Bread and circuses kept the people happy and distracted in the twilight of the Roman Republic just before the rise of the Roman Empire. In today’s India there’s plenty of fun and games to distract people even if bread for the needy is drying up because of a new rule that bars tens of thousands from receiving subsidised grain.
But there is spectacle enough to divert attention from the daily reports of starvation deaths on the one hand and massive crony-capitalist scams on the other.
As details of one the biggest banking swindles continue to emerge – a scandal involving one of the prime minister’s charmed circle of business friends – Narendra Modi was putting on another of his rock-star performances in Delhi last week, this time to a stadium full of schoolchildren rounded up for advice on how to beat the exam blues. Amid the glitz, music, freebies and a strong dose of nationalism, the children got barely any tips on how to cope with the stress of upcoming crucial board exams.
Modi’s extravaganzas, designed to charm audiences of usually non-resident Indians with a potent mix of hyper-nationalism and grand promises of a resurgent India, are becoming a regular feature at home too, as his government fails to tackle deepening economic problems. But if there is one thing that his regime excels at it is managing public perceptions and making people believe that it is working for them, instead of actually doing so. After all, Modi was able to persuade most Indians that the disastrous 2016 demonetisation exercise was for their good and in the national interest even though it deepened the economic crisis and inflicted needless hardship on the poor.
RSS: The hand behind the throne
Keeping the citizenry distracted appears to be what the his Bharatiya Janata Party (BJP)’s ideological mentor, the Rashtriya Swayamsevak Sangh, expects from Modi these days while it goes about quietly pushing its agenda of creating a Hindu India. Although it is widely known that the RSS has infiltrated practically every government department, academic and cultural organisation, recent interviews given by Hindu nationalist scholar Shridhar D Damle have revealed the extent to which the organisation is succeeding. In at least one crucial sector – education – the RSS is all set to capture the minds of the young, completing an ambitious project that started with schools several decades ago.

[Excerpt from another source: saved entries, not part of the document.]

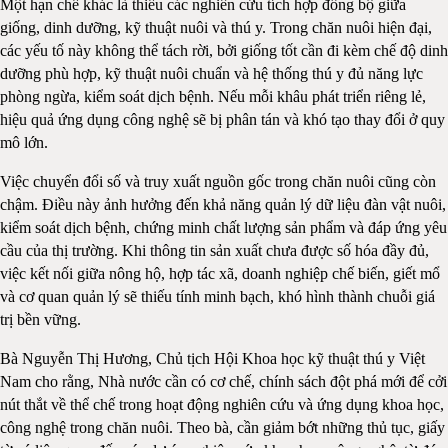
Một hạn chế khác là thiếu các nghiên cứu tích hợp đồng bộ giữa
giống, dinh dưỡng, kỹ thuật nuôi và thú y. Trong chăn nuôi hiện đại,
các yếu tố này không thể tách rời, bởi giống tốt cần đi kèm chế độ dinh
dưỡng phù hợp, kỹ thuật nuôi chuẩn và hệ thống thú y đủ năng lực
phòng ngừa, kiểm soát dịch bệnh. Nếu mỗi khâu phát triển riêng lẻ,
hiệu quả ứng dụng công nghệ sẽ bị phân tán và khó tạo thay đổi ở quy
mô lớn.
Việc chuyển đổi số và truy xuất nguồn gốc trong chăn nuôi cũng còn
chậm. Điều này ảnh hưởng đến khả năng quản lý dữ liệu đàn vật nuôi,
kiểm soát dịch bệnh, chứng minh chất lượng sản phẩm và đáp ứng yêu
cầu của thị trường. Khi thông tin sản xuất chưa được số hóa đầy đủ,
việc kết nối giữa nông hộ, hợp tác xã, doanh nghiệp chế biến, giết mổ
và cơ quan quản lý sẽ thiếu tính minh bạch, khó hình thành chuỗi giá
trị bền vững.
Bà Nguyễn Thị Hương, Chủ tịch Hội Khoa học kỹ thuật thú y Việt
Nam cho rằng, Nhà nước cần có cơ chế, chính sách đột phá mới để cởi
nút thắt về thể chế trong hoạt động nghiên cứu và ứng dụng khoa học,
công nghệ trong chăn nuôi. Theo bà, cần giảm bớt những thủ tục, giấy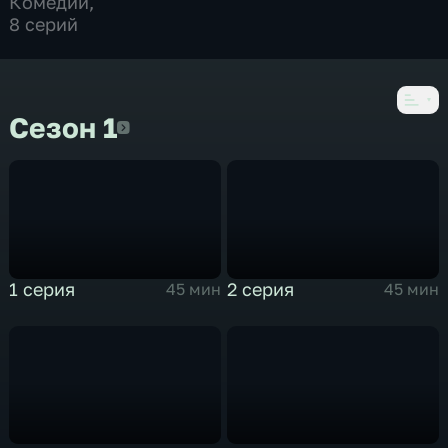
Комедии
,
8 серий
Сезон 1
Сезон 1
1 серия
2 серия
45 мин
45 мин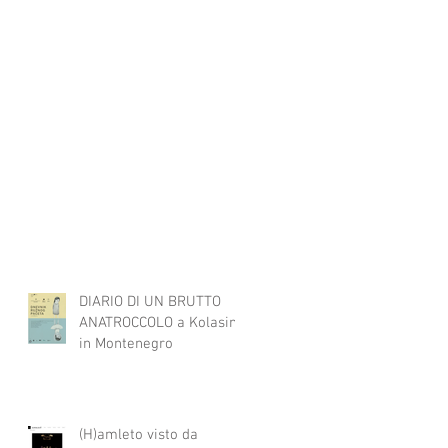
DIARIO DI UN BRUTTO
ANATROCCOLO a Kolasin
in Montenegro
(H)amleto visto da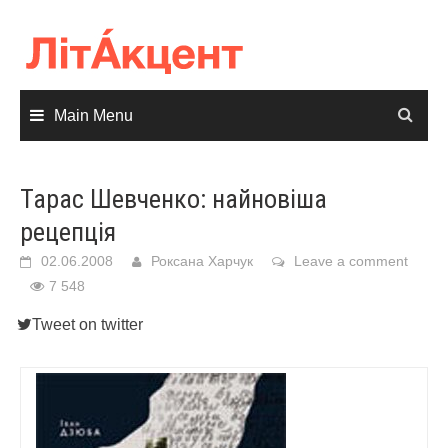
Skip
to
content
Main Menu
Тарас Шевченко: найновіша
рецепція
02.06.2008
Роксана Харчук
Leave a comment
7 548
Tweet on twitter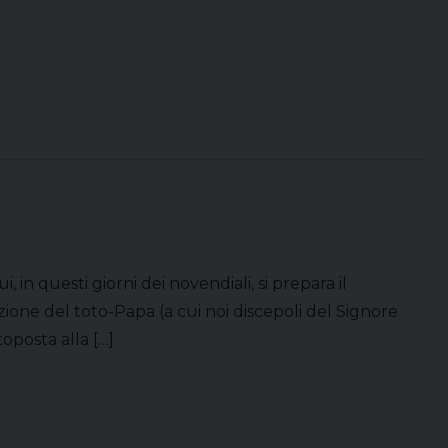
 in questi giorni dei novendiali, si prepara il
ione del toto-Papa (a cui noi discepoli del Signore
oposta alla […]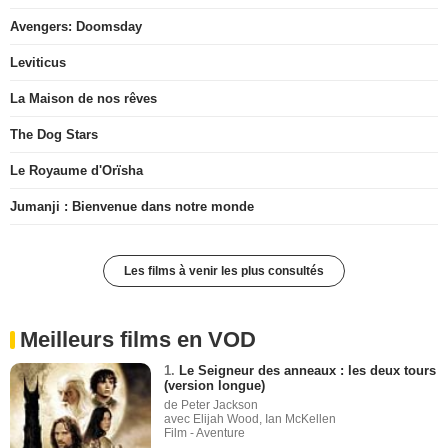
Avengers: Doomsday
Leviticus
La Maison de nos rêves
The Dog Stars
Le Royaume d'Orïsha
Jumanji : Bienvenue dans notre monde
Les films à venir les plus consultés
Meilleurs films en VOD
1.
Le Seigneur des anneaux : les deux tours
(version longue)
de Peter Jackson
avec Elijah Wood, Ian McKellen
Film - Aventure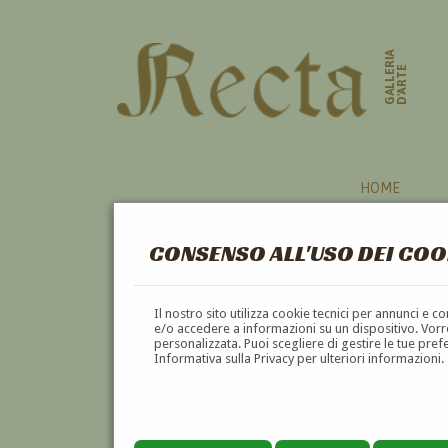
GALLERIA
D'ARTE
HOME
CONSENSO ALL'USO DEI COO
PITTORI
Il nostro sito utilizza cookie tecnici per annunci e 
e/o accedere a informazioni su un dispositivo. Vorre
personalizzata. Puoi scegliere di gestire le tue pref
A
B
C
D
E
F
Informativa sulla Privacy per ulteriori informazioni.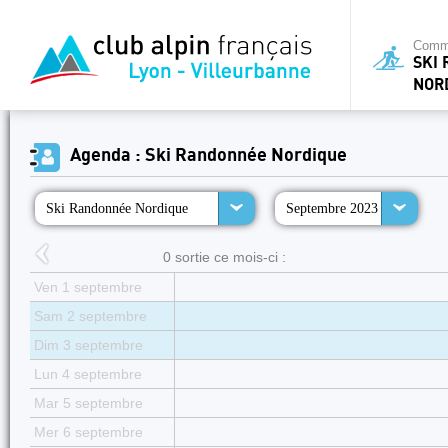
Commi
SKI
NOR
Agenda : Ski Randonnée Nordique
Ski Randonnée Nordique
Septembre 2023
0 sortie ce mois-ci :
Ven 1 septembre
Sam 2 septembre
Dim 3 septembre
Lun 4 septembre
Mar 5 septembre
Mer 6 septembre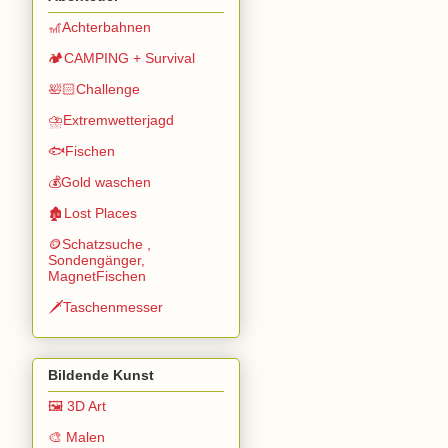
🎢Achterbahnen
🏕️CAMPING + Survival
🛀🏻Challenge
⛈️Extremwetterjagd
🐟Fischen
💰Gold waschen
🏚️Lost Places
🪙Schatzsuche ,
Sondengänger,
MagnetFischen
🗡️Taschenmesser
Bildende Kunst
🖼️ 3D Art
🎨 Malen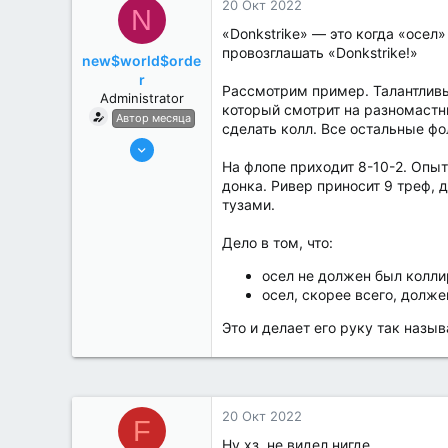
20 Окт 2022
N
«Donkstrike» — это когда «осел
провозглашать «Donkstrike!»
new$world$orde
r
Рассмотрим пример. Талантливы
Administrator
который смотрит на разномастны
Автор месяца
сделать колл. Все остальные фо
27 Май 2022
На флопе приходит 8-10-2. Опытн
3,039
донка. Ривер приносит 9 треф, 
184
тузами.
Дело в том, что:
осел не должен был колли
осел, скорее всего, долже
Это и делает его руку так назы
20 Окт 2022
F
Ну хз, не видел нигде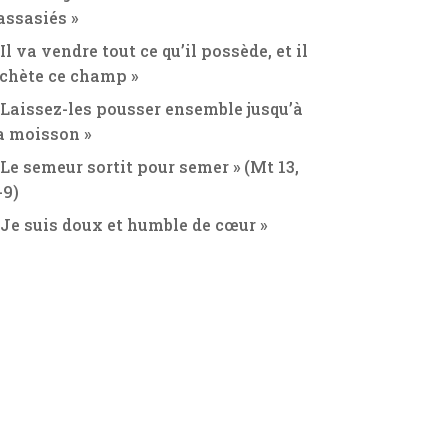
assasiés »
 Il va vendre tout ce qu’il possède, et il
chète ce champ »
 Laissez-les pousser ensemble jusqu’à
a moisson »
 Le semeur sortit pour semer » (Mt 13,
-9)
 Je suis doux et humble de cœur »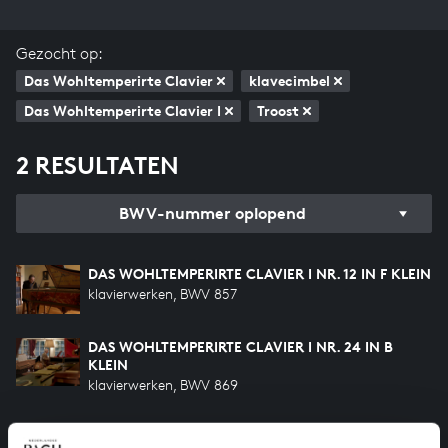
Gezocht op:
Das Wohltemperirte Clavier
klavecimbel
Das Wohltemperirte Clavier I
Troost
2 RESULTATEN
BWV-nummer oplopend
DAS WOHLTEMPERIRTE CLAVIER I NR. 12 IN F KLEIN
klavierwerken, BWV 857
DAS WOHLTEMPERIRTE CLAVIER I NR. 24 IN B
KLEIN
klavierwerken, BWV 869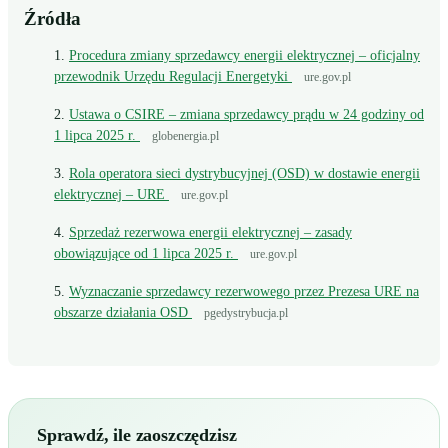
Źródła
Procedura zmiany sprzedawcy energii elektrycznej – oficjalny
przewodnik Urzędu Regulacji Energetyki
ure.gov.pl
Ustawa o CSIRE – zmiana sprzedawcy prądu w 24 godziny od
1 lipca 2025 r.
globenergia.pl
Rola operatora sieci dystrybucyjnej (OSD) w dostawie energii
elektrycznej – URE
ure.gov.pl
Sprzedaż rezerwowa energii elektrycznej – zasady
obowiązujące od 1 lipca 2025 r.
ure.gov.pl
Wyznaczanie sprzedawcy rezerwowego przez Prezesa URE na
obszarze działania OSD
pgedystrybucja.pl
Sprawdź, ile zaoszczędzisz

Damle told The Telegraph of Kolkata: “What the media and others are ignoring is how skilfully and sublimely the RSS is working in the field of education. By 2024, it would have raised and readied a new generation of educated Indians who understand and believe in the philosophy of Hindutva [Hindu nationalism]. All the vice chancellors of major universities are partners in this project.”
It’s not as if the RSS went about this task clandestinely. In March last year, the RSS think tank Prajna Pravah summoned 700 academics, including the vice chancellors of 51 universities, to a well-publicised workshop in Delhi to include an Indian perspective and a nationalist narrative in higher education. Prajna Pravah describes itself as “a nationwide intellectual movement rooted in Bharatiya ethos and traditions”. But few analysts bothered to follow up on the RSS’s surgical strike on higher education.
Battleground is the classroom
What is apparent is the tightening noose around universities, where academic freedom is being stifled by rigid controls on what can be taught or even discussed. The student “culture of protests” is frowned upon and so is the innocuous practice of staging cultural festivals since that is supposedly alien to India’s real culture.
Hindu nationalist Damle is co-author of classic “The Brotherhood in Saffron: The Rashtriya Swayamsevak Sangh and Hindu Revivalism”. The 1987 book provided the first inside account of the parent body of the BJP. A sequel is in the works and Damle has made some startling disclosures about what is happening behind the scenes after Modi swept to power in 2014. Damle says the RSS has now realised the importance of political power, having previously been a purely cultural outfit. As a result, it will not countenance losing power.
The 2014 general elections was only the second time the RSS is said to have actively taken part in the BJP campaign. But the 2014 election was fought not for Modi, according to Damle, but only because the RSS felt the time was right. Modi was only a by-product, groomed by the RSS well in advance because of his mass base.
This appears to indicate that Modi is expendable. Damle says unambiguously that Adityanath, the hardcore Hindutva priest who was made chief minister of Uttar Pradesh state in 2017, will be playing a larger role in the future. What if the BJP loses the 2019 elections because of its poor record? The RSS is making sure all its forces are ready for the next big battle. Every one of its three dozen odd organisations covers important segments of the population, from the tribal folk to the scheduled castes, and it is a formidable line-up. The shakhas, or the daily meeting of RSS volunteers, now number close to 60,000, with the brotherhood having grown exponentially in the last two years. Here highly indoctrinated boys and men practise calisthenics and armed combat, swearing loyalty to the organisation and nation.
When RSS chief Mohan Bhagwat claimed last week that he could mobilise this force in three days flat, unlike the Indian Army which would take six months, the opposition slammed him for defaming the army. They missed the wood for the trees. Bhagwat was merely stating a fact. The RSS presence in various trouble spots over the decades has proved his claim is no empty boast. That should give the opposition food for thought.